### Question

Take the mathematician's view that tangent vectors and directional derivatives are the same thing, ##u\equiv\partial_u##. Let ##u,v## be two vector fields and define their commutator in the manner familiar from quantum mechanics [not familiar to me!]$$\left[u,v\right]\equiv\left[\partial_u,\partial_v\right]\equiv\partial_u\partial_v-\partial_v\partial_u$$(a) Derive the following expression for ##\left[u,v\right]## valid in any coordinate basis$$\left[u,v\right]=\left(u^\beta v_{\ \ ,\beta}^\alpha-v^\beta u_{\ \ ,\beta}^\alpha\right)e_\alpha$$Thus despite that it looks like a second-order differential operator, ##\left[u,v\right]## is actually of first order - i.e. it is a tangent vector.

(b) For any basis ##\left\{e_\alpha\right\}## one defines the "commutation coefficients" ##c_{\beta\gamma}^{\ \ \ \ \ \alpha}## and ##c_{\beta\gamma\alpha}## by $$\left[e_\beta,e_\gamma\right]\equiv c_{\beta\gamma}^{\ \ \ \ \ \alpha}e_\alpha;\ \ c_{\beta\gamma\alpha}=g_{\alpha\mu}c_{\beta\gamma}^{\ \ \ \ \ \mu}$$Show that ##c_{\beta\gamma}^{\ \ \ \ \ \alpha}=c_{\beta\gamma\alpha}=0## got any coordinate basis.

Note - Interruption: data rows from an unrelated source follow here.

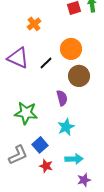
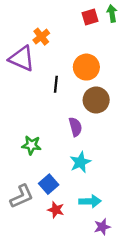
purple triangle: (18, 58) -> (22, 59), moved
black line: (46, 63) -> (56, 84), turned -40
green star: (26, 113) -> (31, 145), size x0.7

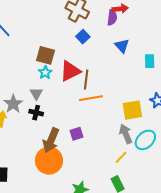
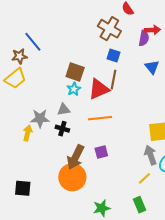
blue square: (83, 37) -> (113, 55), turned -32
brown line: (86, 79) -> (113, 80), moved
gray triangle: (36, 94) -> (64, 110), turned 48
orange line: (91, 98) -> (100, 118), moved
gray star: (13, 104) -> (40, 118), turned 30

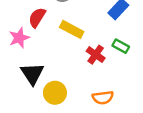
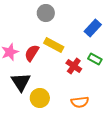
red semicircle: (37, 17) -> (32, 53), moved

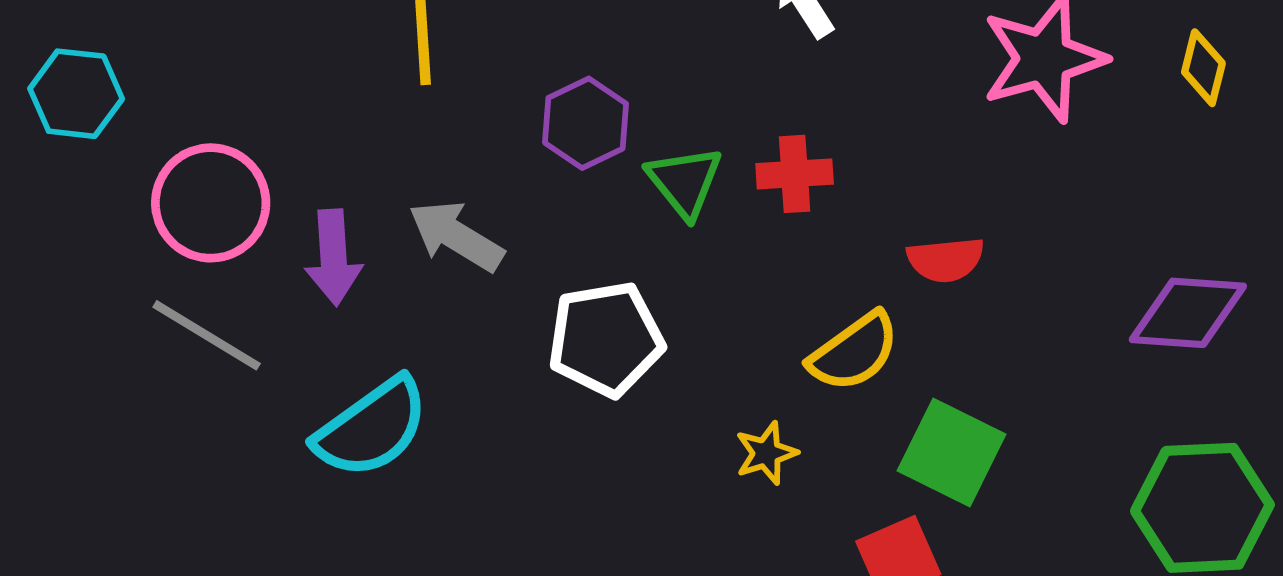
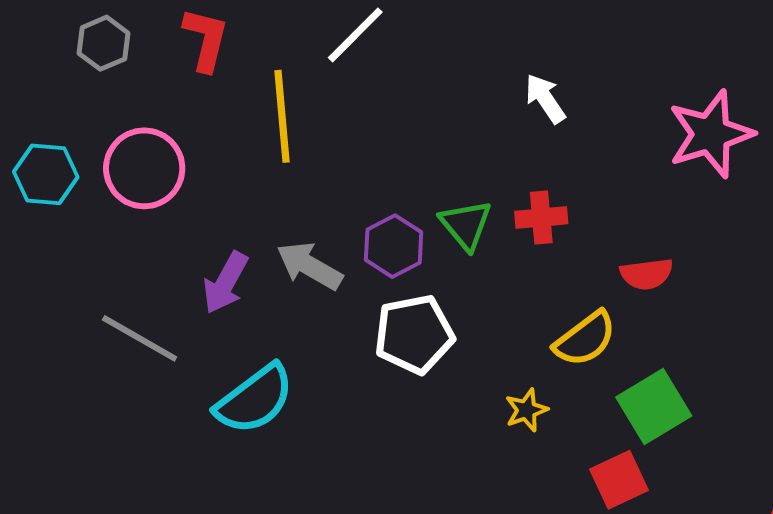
purple hexagon: (586, 123) -> (394, 246), moved
pink circle: (211, 203) -> (144, 168), moved
purple arrow: (333, 257) -> (226, 283), turned 34
green square: (951, 453) -> (654, 406), turned 34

(c) Calculate ##c_{\hat{\beta}\hat{\gamma}}^{\ \ \ \ \ \hat{\alpha}}## for the spherical noncoordinate basis of exercise 8.1.

### Answers

This was straight forward. But I learned that Hermann Schwarz outshone Euler, Lagrange, Cauchy who were all very clever. It was Schwarz who proved that partial derivatives commute. The others didn't get it quite right apparently. So I repeated his proof and now I know when partial derivatives commute and when they don't. Hurrah.